The Amazon in negotiation: Bolsonaro asks for 10 billion dollars a year to stop its destruction

A Kayapó indigenous man on a path opened by illegal loggers on the border between a reserve and an indigenous land in Altamira (Pará) in 2019.Leo Correa / AP

The Amazon, a crucial tropical forest for regulating the planet’s temperature, seeks a space at the summit that President Joe Biden celebrates this Thursday to formalize the return of the United States to the battle against climate change. The Brazilian Jair Bolsonaro is one of the 40 leaders summoned to a virtual meeting that will be broadcast live on the Internet. Bolsonaro is under strong internal and external pressure because deforestation is at levels not seen in 12 years and his environmental policy encourages impunity. Amazon governors, environmental NGOs, businessmen and opponents seek the complicity of the democrat to save the Amazon.

Preparations for the summit are being followed with great anticipation in Brazil, which is home to the bulk of the Amazon. Some because they feel the pressure of the new Administration; others because they trust that it contributes to a change of course in environmental policy.

The US president proposed in an electoral debate to collect 20,000 million dollars to preserve the Amazon, to which Bolsonaro replied in a sour tone. But now the Brazilian government is trying to pick up the glove to raise money abroad to pay for the fight against deforestation. An agreement that both countries supposedly have been negotiating for months has not materialized until now.

Bolsonaro spread a letter sent last week to Biden in which he pledges to eliminate illegal deforestation by 2030 (something that Brazil already promised in 2016) and proposes to advance the deadline for reaching carbon neutrality by a decade (from 2060 to 2050) if it receives financial support. The US envoy for the climate, John Kerry, responded in a tweet: “We look forward to immediate action and the involvement of indigenous people and civil society.”

The director of the Open Society Foundation in Latin America, the Brazilian Pedro Abramovay, regrets that Biden’s goals to green the politics and economy of his country are much more ambitious than those he asks of his Latin American partners, as he explains in a video call. . Abramovay fears that “Colombia will be presented as the advantageous student (in the environment) even now with glyphosate,” whose use President Iván Duque intends to resume.

The Amazon lost last year it lost 11,088 square kilometers of trees, 9.5% more than the previous year. The deployment of thousands of military personnel has not succeeded in stopping this increase in illegal logging, and at a high economic cost. And while inspectors on the ground are becoming more and more scarce.
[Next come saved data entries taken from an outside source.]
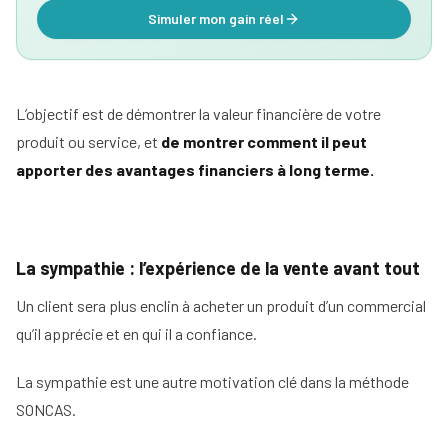
Simuler mon gain réel
L’objectif est de démontrer la valeur financière de votre
produit ou service, et
de montrer comment il peut
apporter des avantages financiers à long terme.
La sympathie : l’expérience de la vente avant tout
Un client sera plus enclin à acheter un produit d’un commercial
qu’il apprécie et en qui il a confiance.
La sympathie est une autre motivation clé dans la méthode
SONCAS.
Brazil was for years an admired environmental powerhouse. But that ended the increase in deforestation as of 2012 and has culminated with Bolsonaro and his measures against environmental enforcement. So far, the president has resisted the innumerable pressures to change his Environment Minister, Ricardo Salles, who is in charge of specifying how much money Brazil is asking for. He claims a blank check of 10 billion dollars a year to eliminate greenhouse gases by 2050. Of that, he would dedicate one billion a year to combat illegal deforestation, as he has explained in several interviews.

The US has now joined the requests that the European Union has been making to Brazil to offer tangible results. The signs are grim. The Amazonas police chief who confiscated the largest shipment of supposedly illegal timber has just been fired upon after a scuffle with the minister.

Greenpeace, other NGOs and dozens of opposition deputies have expressed in a public letter their concern that the US “gives confidence to a government bent on climate denialism and that considers the Amazon and those who fight for its conservation as enemies.”

The head of the Open Society maintains that “the solution is to include in the negotiations (environmental between Brazil and the US) other actors such as the consortium of governors of the Amazon,” in reference to the group chaired by Governor Flávio Dino de Maranhão.

Many in Brazil and abroad consider the promises of Bolsonaro and Salles a mere public relations operation to relieve pressure on the environmental front at a time when the country is suffering significant damage from the health crisis and the Senate has created a commission of inquiry to analyze how the government manages the pandemic.

This week’s summit is seen as the prelude to the UN climate summit (COP26) to be held in Glasgow in November. Abramovay warns “that there is no possible climate agreement without the Amazon.” It refers to the scientists’ warning that if deforestation continues at this rate, the forest may reach the tipping point where it becomes a savanna. Then “it would stop exercising the role it plays in regulating the planet’s temperature, which would affect the gigantic efforts of the US and China.”

The Bolsonaro government is now demanding an instrument that resembles the millionaire fund that for years helped to combat deforestation and that Salles buried when he took office. The Amazon Fund channeled millions contributed by Norway and Germany under the supervision of Brazilian institutions to projects endorsed by the Government and civil society until it was neutralized.